Paper No. 284-7
Presentation Time: 9:00 AM-6:30 PM
LANDSCAPE ECOLOGY OF THE PLEISTOCENE (100 KA) FAUNA OF FOSSIL LAKE, OR
Fossil Lake is a famous locality for Pleistocene fossils in Lake County, Oregon, first collected in 1876 by John Whiteaker and Thomas Condon, and then in 1879 by E.D. Cope. James Martin has established a tephrostratigraphy showing that the fossils are mixed by deflation from several different stratigraphic levels ranging in age from 23-646 ka, but the most productive and extensive horizon is the 47 ka Marble Bluff tuff. Our study of paleosols above and below the Marble Bluff tuff provides a context for the fossil fauna. Four pedotypes were recognized.
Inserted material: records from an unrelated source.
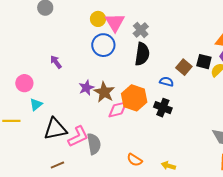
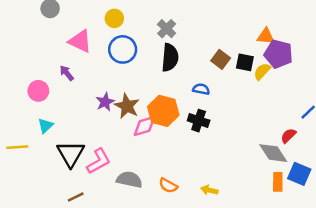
pink triangle: (115, 22) -> (80, 41), moved, turned -30
brown square: (184, 67) -> (221, 59), moved
pink circle: (24, 83) -> (38, 91), moved
black triangle: (55, 129) -> (71, 154), turned -45
gray semicircle: (94, 144) -> (129, 180), moved, turned -65

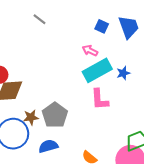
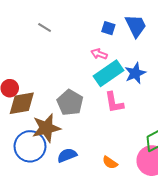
blue star: (123, 73) -> (135, 73), size x1.5
gray pentagon: (55, 115) -> (70, 103), moved
brown star: (31, 117) -> (46, 128), size x1.8

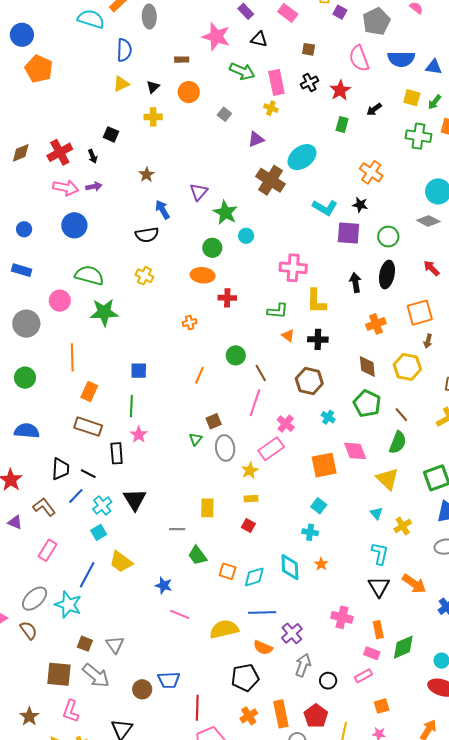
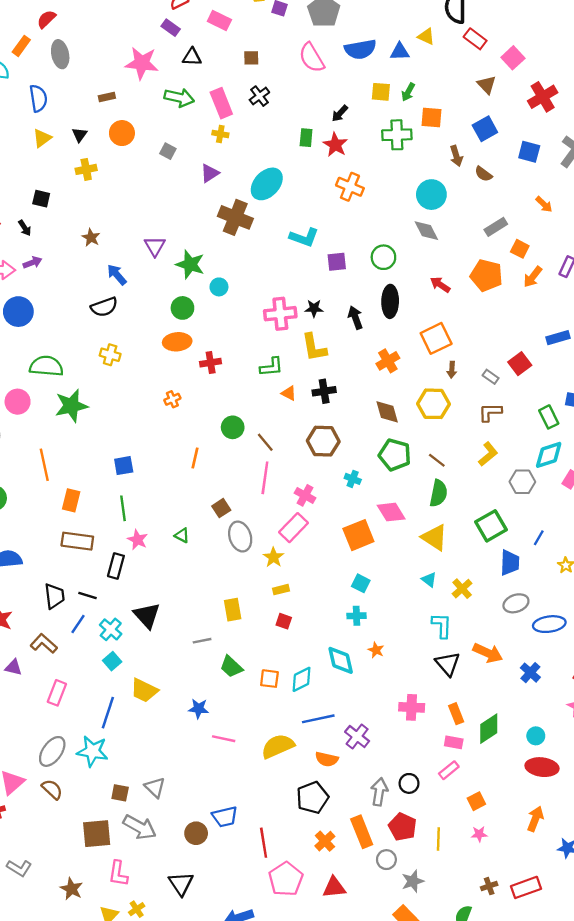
red star: (340, 90) -> (335, 145), moved
black star: (360, 205) -> (314, 308), moved
gray diamond: (428, 221) -> (426, 231), turned 45
purple square: (348, 233) -> (337, 262), size x0.7
green triangle: (196, 439) -> (182, 535), moved, turned -32
black rectangle: (117, 453) -> (116, 566), turned 30
gray arrow: (303, 665) -> (379, 792), moved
The most striking of these is a paleosol below the Marble Bluff tuff with very clayey, columnar-structured, Bn horizon, which we identify as a Natrargid paleosol. Directly below is a different clayey paleosol with crumb textured surface horizon 22 cm thick, which we identify as a Xeroll. A third pedotype is brown burrowed sandstone with persistent relict bedding, which we identify as Psamments. A fourth pedotype is sandstone and volcanic ash with a tabular calcareous rhizoconcretions, as evidence of very shallow water table and allowing identification as Aquents. The Aquents and Psamments represent streamside and lakeside early successional communities. The Natriargid on the other hand has scattered silica rhizoconcretions and represents an open alkali shrubland. The Xeroll has fine root traces of a sod grassland, which is significant in light of common grazers, Columbian mammoth (Mammuthus columbi) and horse (Equus scotti), in the mammal fauna. There are also fossil fish and waterbirds in the fossil fauna as evidence for lakes in the past, but there has been concern about how the diverse mammal fauna made so far out into the lake depositional basin. It now is clear that fossiliferous lacustrine sediments and well drained paleosols alternated in the sequence.